Я заснул, как только лег. Но вдруг меня разбудило короткое как электрический разряд ощущение, будто кровать подо мной проваливается. Я понял, что спал всего несколько мгновений. Теперь нескоро опять засну. В последнее время это все чаще со мной случалось. Особенно досадно было, что в эти часы бессонницы мне не удавалось думать о чем-нибудь значительном. Все только случайные, поверхностные мысли.
Меня огорчало сознание моего ничтожества среди людей: всю жизнь так малодушно, так глупо себя вел, всего боялся. Я с недоумением об этом думал: ведь все то великое, гениальное, о чем я знаю, в меру этого моего знания существует и во мне. Значит, я причастен ко всему этому великому и прекрасному. Как же тогда я могу быть глупым? Ведь в небе не может быть ничего глупого, ничего ничтожного, малодушного, а оно существует не только само по себе, но и в моем сознании. Оно — одна из моих мыслей. Какая-то надежда тут открывалась.
Сон прошел совсем. Я старался представить себе Бога. Но только какой-то черный квадрат мне мерещился.
Зажег свет. Из мрака выступила отвесная, глухая стена. От нее веяло чем-то смертельно тоскливым, безымянным, нечеловеческим.

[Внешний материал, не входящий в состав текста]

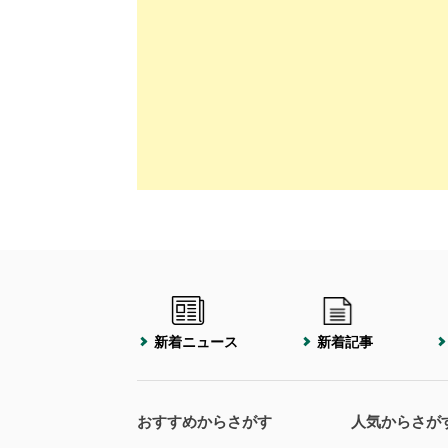
新着ニュース
新着記事
おすすめからさがす
人気からさが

Я с удивлением смотрел на серо-розовые, с лиловыми полосами обои. Столько лет здесь жил, а до сих пор не замечал какого они цвета.
Меня все сильнее охватывало чувство моего одиночества в огромности мира за стенами комнаты. Будто остов сказочно огромного кита лежал там на берегу пустоты. Никого нет, только мое сознание, возникшее непонятно откуда и для чего. А в комнате тишина! В ушах призрачный звон. И вдруг меня словно варом обдало: я попался, попался уже давно, в день моего рождения на земле.